■ **WORK REQUIRED**: Quote each line of the material verbatim, without the pictures.

= Beginning of Section =

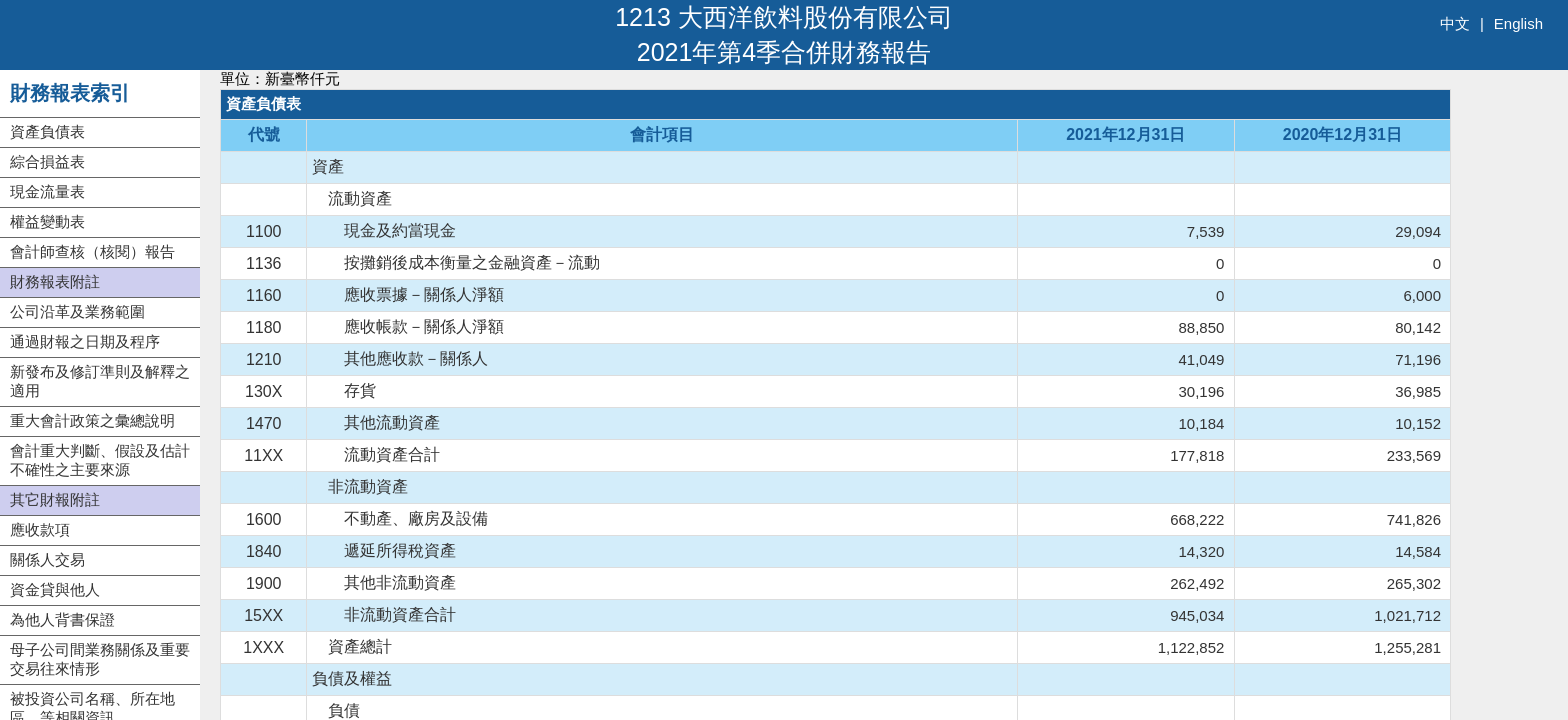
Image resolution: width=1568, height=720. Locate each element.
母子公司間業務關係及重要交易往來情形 (100, 659)
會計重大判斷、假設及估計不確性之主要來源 (100, 460)
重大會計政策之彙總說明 (92, 420)
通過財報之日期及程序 (85, 341)
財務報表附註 (55, 281)
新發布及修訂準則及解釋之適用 (100, 381)
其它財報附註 (55, 499)
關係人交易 (47, 559)
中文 (1455, 23)
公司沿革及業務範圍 (77, 311)
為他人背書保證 (62, 619)
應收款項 (40, 529)
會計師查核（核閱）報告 (92, 251)
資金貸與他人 (55, 589)
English (1518, 23)
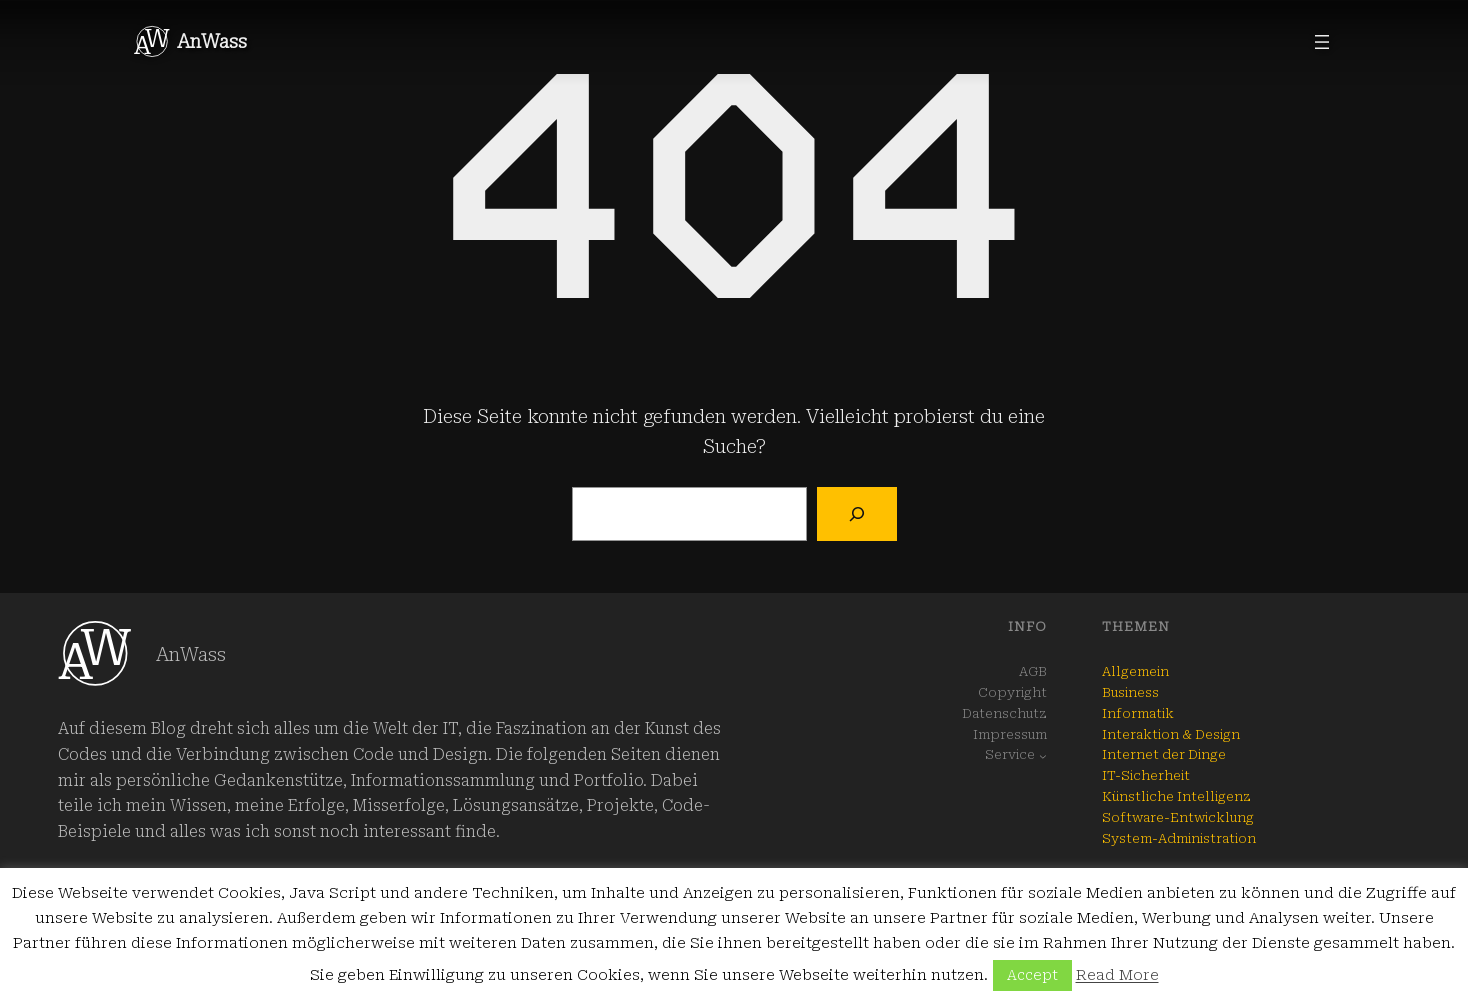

= End of Section =

■ **YOUR RESPONSE**:
Image resolution: width=1568, height=720. Locate each element.
母子公司間業務關係及重要交易往來情形 (100, 659)
會計重大判斷、假設及估計不確性之主要來源 (100, 460)
重大會計政策之彙總說明 (92, 420)
通過財報之日期及程序 (85, 341)
財務報表附註 (55, 281)
新發布及修訂準則及解釋之適用 (100, 381)
其它財報附註 (55, 499)
關係人交易 (47, 559)
中文 (1455, 23)
公司沿革及業務範圍 (77, 311)
為他人背書保證 (62, 619)
應收款項 (40, 529)
會計師查核（核閱）報告 (92, 251)
資金貸與他人 (55, 589)
English (1518, 23)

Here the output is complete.